ExxonMobil Corp. affiliate ExxonMobil PNG Ltd. reported the early start of LNG production from the $19 billion Papua New Guinea LNG project’s first train. The project, which is expected to produce more than 9 tcf of gas over an estimated 30 years of operations, remains on target to send out its first LNG cargo to Asia before midyear, ExxonMobil said.
Work on the second train is progressing, ExxonMobil said, and LNG production from that unit is expected to start in the next several weeks.

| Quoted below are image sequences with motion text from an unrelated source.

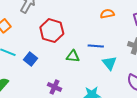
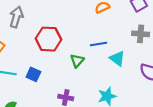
green triangle: (73, 56) -> (77, 61), turned -40

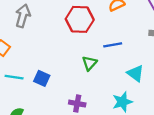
red hexagon: (48, 39) -> (80, 19), moved
cyan triangle: (117, 58) -> (135, 73), moved

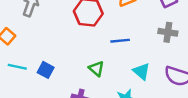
green triangle: (89, 63) -> (96, 69), moved, turned -35

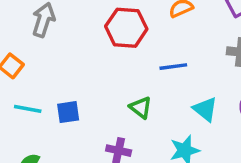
blue square: (46, 70) -> (68, 112), turned -35

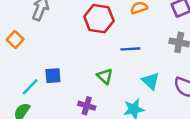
cyan line: (28, 109) -> (30, 87), moved, turned -60

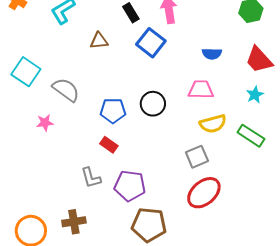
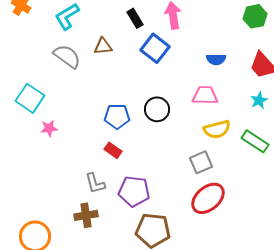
cyan square: (26, 72) -> (30, 98), moved
gray semicircle: (66, 90) -> (67, 56), moved
brown cross: (74, 222) -> (86, 215), moved

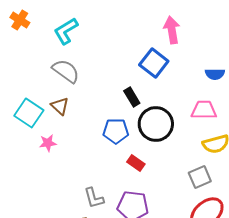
black rectangle: (135, 18) -> (132, 97), moved
brown triangle: (103, 46) -> (60, 106), moved, turned 48
black circle: (157, 109) -> (156, 124), size x1.4
red rectangle: (113, 150) -> (136, 163), moved

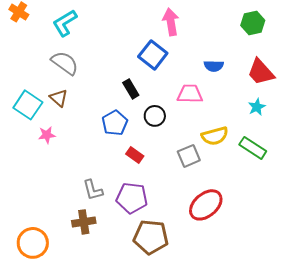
pink trapezoid: (204, 110) -> (190, 94), moved
black circle: (156, 124) -> (155, 116), size x0.6
blue pentagon: (116, 131) -> (115, 123), turned -30
gray square: (200, 177) -> (189, 156), moved

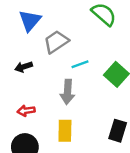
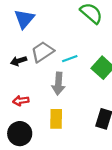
gray trapezoid: (56, 42) -> (42, 52), moved

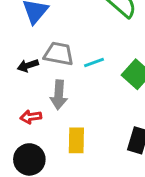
gray trapezoid: (42, 52) -> (59, 54), turned 45
gray arrow: (58, 84) -> (59, 95), moved

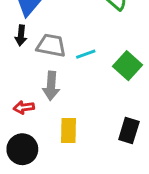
black arrow: (28, 66) -> (21, 35), moved, turned -66

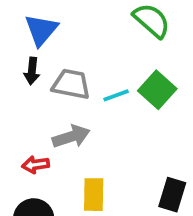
green square: (128, 66) -> (157, 90), moved
gray arrow: (51, 86) -> (71, 137), turned -112

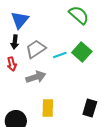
gray trapezoid: (71, 84) -> (36, 49), turned -45
red arrow: (36, 165) -> (12, 64), moved, turned -96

The project is an integrated development that includes gas production and processing facilities in the Southern Highlands, Hela, Western, Gulf, and Central provinces of Papua New Guinea. About 435 miles of pipeline connect the facilities, which include a gas conditioning plant and liquefaction and storage facilities with capacity of 6.9 million tonnes/year of LNG.
“Flooding, minimal preexisting infrastructure, and extremely steep slopes were among obstacles that were overcome in constructing the project,” ExxonMobil said.
ExxonMobil expects Asian LNG demand to rise by 165%—to 370 million tpy—between 2010 and 2025.
In addition to ExxonMobil, coventurers include Oil Search Ltd., National Petroleum Co. of PNG, Santos Ltd., JX Nippon Oil & Gas Exploration Corp., Mineral Resources Development Co. (representing landowners), and Petromin PNG Holdings Ltd.